§ **REQUIRED ACTION**
Here are the records. Write out exactly the lines between the one holding "aux libertés, vous" and the one holding "ire à 2B@HOME", inclusive.

[Items from a dataset]
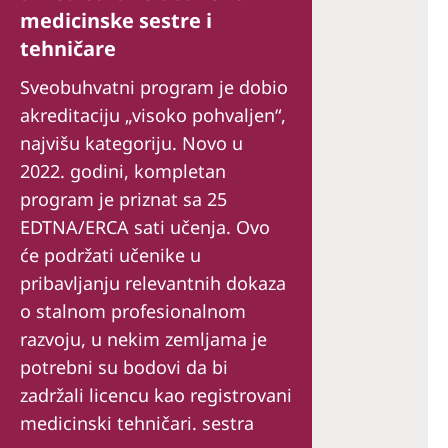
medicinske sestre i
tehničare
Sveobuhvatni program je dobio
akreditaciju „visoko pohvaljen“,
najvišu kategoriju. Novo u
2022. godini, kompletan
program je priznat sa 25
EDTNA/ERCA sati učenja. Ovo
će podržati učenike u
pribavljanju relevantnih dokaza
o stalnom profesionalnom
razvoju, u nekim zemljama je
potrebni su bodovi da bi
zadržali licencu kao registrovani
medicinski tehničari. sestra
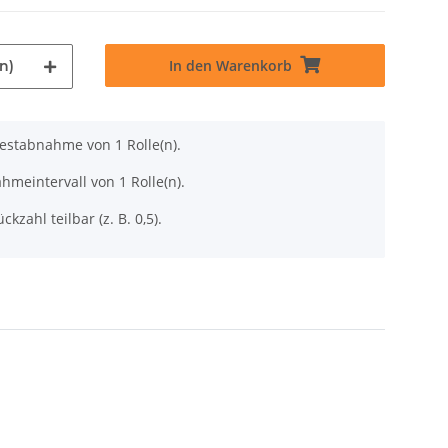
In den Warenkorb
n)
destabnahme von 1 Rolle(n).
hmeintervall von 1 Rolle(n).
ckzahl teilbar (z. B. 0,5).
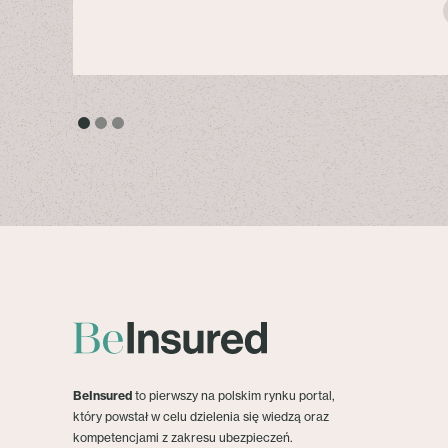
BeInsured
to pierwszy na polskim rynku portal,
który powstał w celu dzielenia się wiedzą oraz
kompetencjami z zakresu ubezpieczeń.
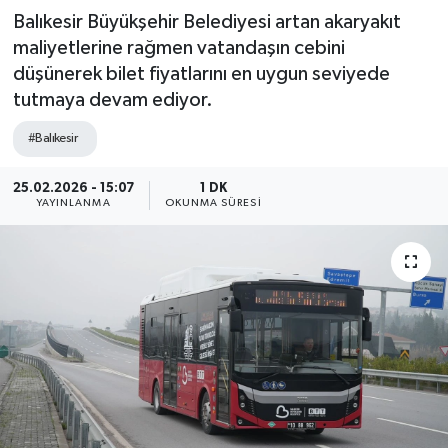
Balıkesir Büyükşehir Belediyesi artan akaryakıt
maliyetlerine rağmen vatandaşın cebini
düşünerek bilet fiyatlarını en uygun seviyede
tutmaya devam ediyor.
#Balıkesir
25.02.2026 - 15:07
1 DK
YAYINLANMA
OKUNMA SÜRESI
==
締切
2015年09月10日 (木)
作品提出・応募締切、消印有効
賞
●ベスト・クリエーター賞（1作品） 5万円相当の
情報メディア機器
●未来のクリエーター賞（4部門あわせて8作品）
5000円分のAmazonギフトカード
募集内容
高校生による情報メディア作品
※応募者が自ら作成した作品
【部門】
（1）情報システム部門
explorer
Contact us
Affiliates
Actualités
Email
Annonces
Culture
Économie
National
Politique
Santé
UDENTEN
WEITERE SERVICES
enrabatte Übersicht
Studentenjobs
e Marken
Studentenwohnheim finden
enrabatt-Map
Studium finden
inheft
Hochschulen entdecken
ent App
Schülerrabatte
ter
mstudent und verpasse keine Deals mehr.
==
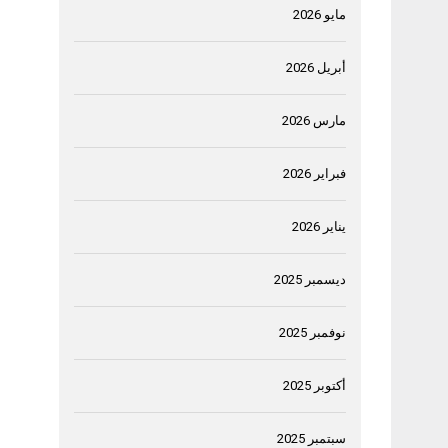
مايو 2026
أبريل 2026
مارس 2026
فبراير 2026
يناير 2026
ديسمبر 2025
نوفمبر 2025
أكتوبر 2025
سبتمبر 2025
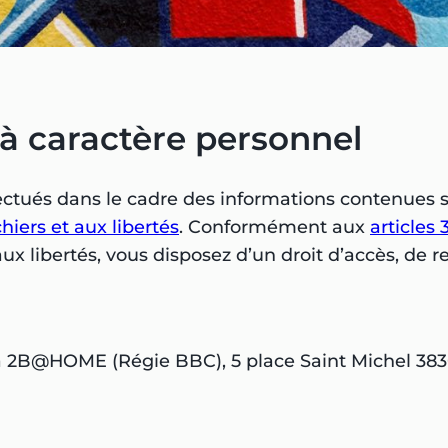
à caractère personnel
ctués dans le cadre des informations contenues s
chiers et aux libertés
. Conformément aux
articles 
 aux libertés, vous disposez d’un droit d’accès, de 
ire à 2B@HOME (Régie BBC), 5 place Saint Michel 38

§ **RESPONSE**
 aux libertés, vous disposez d’un droit d’accès, de 
ire à 2B@HOME (Régie BBC), 5 place Saint Michel 38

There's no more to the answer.